Deductible expenses are expenses paid by you or your spouse/domestic partner (not reimbursed or covered by insurance) for:
- Prescription drugs
- Treatment or care of either person in the home or in a nursing home, boarding home, or adult family home
- Heath care insurance premiums for Medicare
- Parts A, B, C, and D and Medicare supplemental (Medigap) policies
- Durable medical and mobility enhancing equipment and prosthetic devices
- Medically prescribed oxygen
- Long-term care insurance
- Cost-sharing amounts (amounts applied toward your health plan’s out of pocket maximum)
- Medicines of mineral, animal, and botanical origin prescribed, administered, dispensed, or used in the treatment of an individual by a Washington licensed naturopath
- Ostomic items
- Insulin for human use
- Kidney dialysis devices
- Disposable devices used to deliver drugs for human use
For additional information, review the instructions for the Combined Disposable Income Worksheet, Page 3, Lines 14 - 28.

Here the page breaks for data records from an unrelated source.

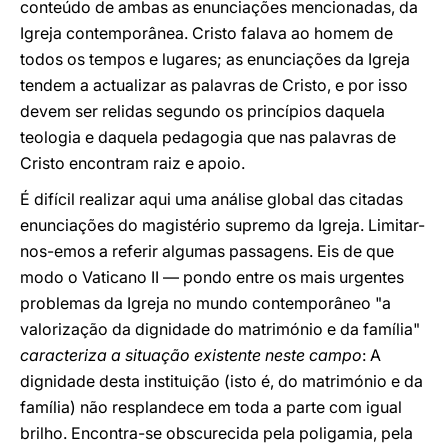
conteúdo de ambas as enunciações mencionadas, da
Igreja contemporânea. Cristo falava ao homem de
todos os tempos e lugares; as enunciações da Igreja
tendem a actualizar as palavras de Cristo, e por isso
devem ser relidas segundo os princípios daquela
teologia e daquela pedagogia que nas palavras de
Cristo encontram raiz e apoio.
É difícil realizar aqui uma análise global das citadas
enunciações do magistério supremo da Igreja. Limitar-
nos-emos a referir algumas passagens. Eis de que
modo o Vaticano II — pondo entre os mais urgentes
problemas da Igreja no mundo contemporâneo "a
valorização da dignidade do matrimónio e da família"
caracteriza a situação existente neste campo
: A
dignidade desta instituição (isto é, do matrimónio e da
família) não resplandece em toda a parte com igual
brilho. Encontra-se obscurecida pela poligamia, pela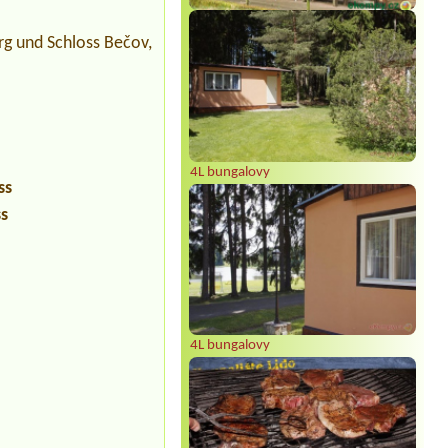
urg und Schloss Bečov,
4L bungalovy
ss
ss
4L bungalovy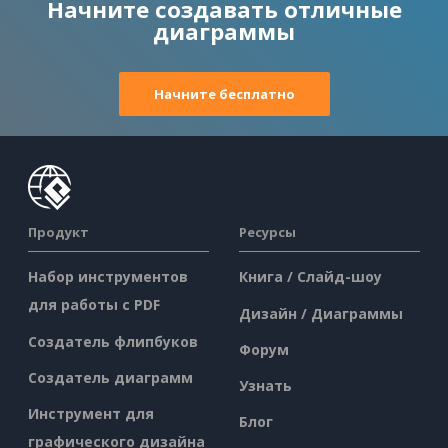
Начните создавать отличные
диаграммы
Начните бесплатно
Продукт
Ресурсы
Набор инструментов
Книга / Слайд-шоу
для работы с PDF
Дизайн / Диаграммы
Создатель флипбуков
Форум
Создатель диаграмм
Узнать
Инструмент для
Блог
графического дизайна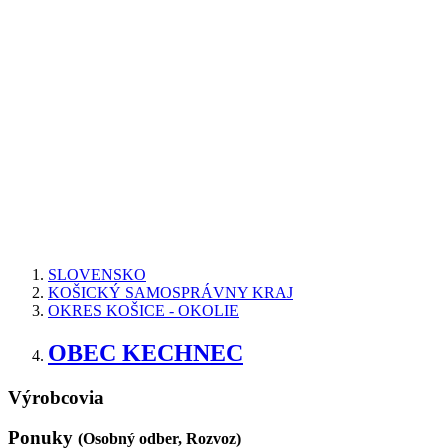
SLOVENSKO
KOŠICKÝ SAMOSPRÁVNY KRAJ
OKRES KOŠICE - OKOLIE
OBEC KECHNEC
Výrobcovia
Ponuky
(Osobný odber, Rozvoz)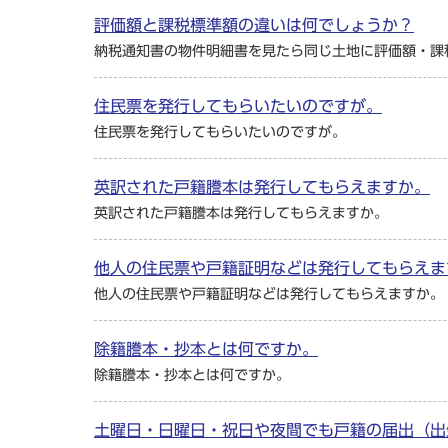
評価額と課税標準額の違いは何でしょうか？
納税通知書の物件明細書を見たら同じ土地に評価額・課
住民票を発行してもらいたいのですが。
住民票を発行してもらいたいのですが。
英訳された戸籍謄本は発行してもらえますか。
英訳された戸籍謄本は発行してもらえますか。
他人の住民票や戸籍証明などは発行してもらえま
他人の住民票や戸籍証明などは発行してもらえますか。
除籍謄本・抄本とは何ですか。
除籍謄本・抄本とは何ですか。
土曜日・日曜日・祝日や夜間でも戸籍の届出（出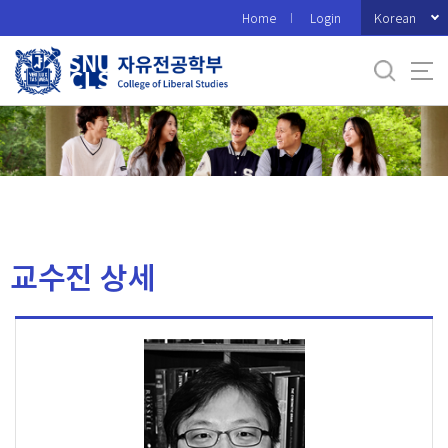
바
Korean
Home
Login
로
가
기
메
뉴
교수진 상세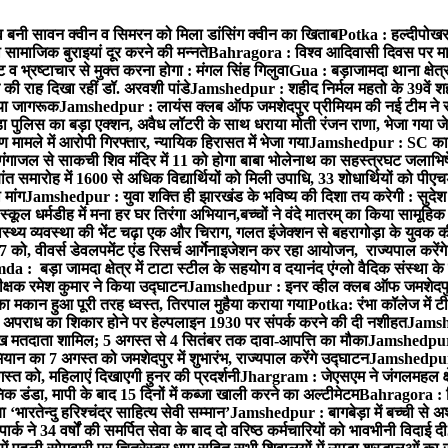
्तव बनी सावन क्वीन व सिमरन को मिला डांसिंग क्वीन का खिताब
Potka : हल्दीपोखर
सामाजिक बुराइयां दूर करने की मन्नते
Bahragora : विश्व आदिवासी दिवस पर मानुष
व भ्रष्टाचार से मुक्त करना होगा : मंगल सिंह गिलुवा
Gua : बड़ाजामदा थाना क्षेत्र
की राह दिखा रहीं डॉ. अरवशी पांडे
Jamshedpur : शहीद निर्मल महतो के 39वें शहा
किया जागरूक
Jamshedpur : लायंस क्लब ऑफ जमशेदपुर प्रीमियम की नई टीम ने संभाल
 पुलिस का बड़ा एक्शन, अवैध लॉटरी के साथ धराया मोती रंजन राणा, भेजा गया ज
ामले में आरोपी गिरफ्तार, न्यायिक हिरासत में भेजा गया
Jamshedpur : SC का विव
ंगाजल से साकची शिव मंदिर में 11 को होगा बाबा भोलेनाथ का सहस्त्रघट जलाभ
ांत समारोह में 1600 से अधिक विद्यार्थियों को मिली उपाधि, 33 शोधार्थियों को पी
मांग
Jamshedpur : युवा शक्ति ही झारखंड के भविष्य की दिशा तय करेगी : सुदेश
्कूल धर्मडीह में मना हर घर तिरंगा अभियान,बच्चों ने वंदे मातरम् का किया सामूहि
थ्य व्यवस्था की भेंट चढ़ा एक और चिराग, गलत इंजेक्शन से बहरागोड़ा के युवक क
ो, वीवर्स डेवलपमेंट एंड रिसर्च आर्गेनाइजेशन कर रहा आयोजन, राज्यपाल करेंग
 : बड़ा जामदा क्षेत्र में टाटा स्टील के सहयोग व दयानंद एंग्लो वैदिक संस्था के
िरीक्षक रमेश कुमार ने किया उद्घाटन
Jamshedpur : इनर व्हील क्लब ऑफ जमशेदपुर ई
ा मकान हुआ पूरी तरह ध्वस्त, तिरपाल मुहैया कराया गया
Potka: रंभा कॉलेज में टी
अपराध का शिकार होने पर हेल्पलाइन 1930 पर संपर्क करने की दी नशीहत
Jamshe
लाख मतदाता शामिल; 5 अगस्त से 4 सितंबर तक दावा-आपत्ति का मौका
Jamshedpur :
ान का 7 अगस्त को जमशेदपुर में शुभारंभ, राज्यपाल करेंगे उद्घाटन
Jamshedpur : ब
्त को, महिलाएं दिखाएगी हुनर की प्रदर्शनी
Jhargram : जेएसएम ने जंगलमहल क्षेत
 डंडा, मापी के बाद 15 दिनों में कब्जा खाली करने का अल्टीमेटम
Bahragora : शि
ारतेन्दु हरिश्चंद्र साहित्य सेवी सम्मान’
Jamshedpur : बागबेड़ा में बच्ची से 
ने 34 वर्षों की समर्पित सेवा के बाद दो वरिष्ठ कर्मचारियों को भावभीनी विदाई दी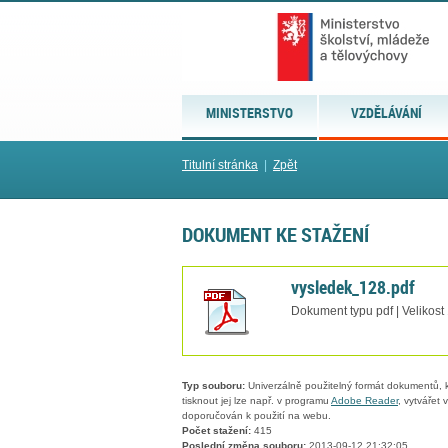
MINISTERSTVO
VZDĚLÁVÁNÍ
Titulní stránka
|
Zpět
DOKUMENT KE STAŽENÍ
vysledek_128.pdf
Dokument typu pdf | Velikost
Typ souboru:
Univerzálně použitelný formát dokumentů, kt
tisknout jej lze např. v programu
Adobe Reader
, vytvářet
doporučován k použití na webu.
Počet stažení:
415
Poslední změna souboru:
2013-09-12 21:32:05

|Initial Application Process|
The San Juan County Assessor’s Office administers this program and is responsible for determining if you meet the qualifications. If you have any questions, please contact the Assessor’s Office by calling 360-370-7530 or email the Assessor.
Applications may be obtained by contacting the Assessor’s Office or downloading the form from this webpage.
- Application for 2022 Tax Year - Using 2021 Income64 0002 and Combined Disposable Income Worksheet (The Combined Disposable Income Worksheet must be submitted with the application.)
|Change in Status|
A Change in Status Report must be filed with the Assessor’s Office if changes in your income or living circumstances affect the exemption. Change of Status Reports are available from the San Juan County Assessor’s Officer or on this webpage.
|Where do I file the initial application, change in status or renewal application?|
350 Court Street
Friday Harbor, WA
|San Juan County Assessor|
PO Box 1519
Friday Harbor, WA 98250
|Refunds for Prior Years|
If you paid prior years’ taxes because of a mistake, oversight, or a lack of knowledge about this program, you may be eligible for a refund. You must meet all of the qualifications for the exemption as if you had applied at the time the application was due.
Separate applications must be submitted for each of the tax years. In order to receive a refund, applications must be filed within three years of the date the taxes were due. Refunds will not be made beyond the three years.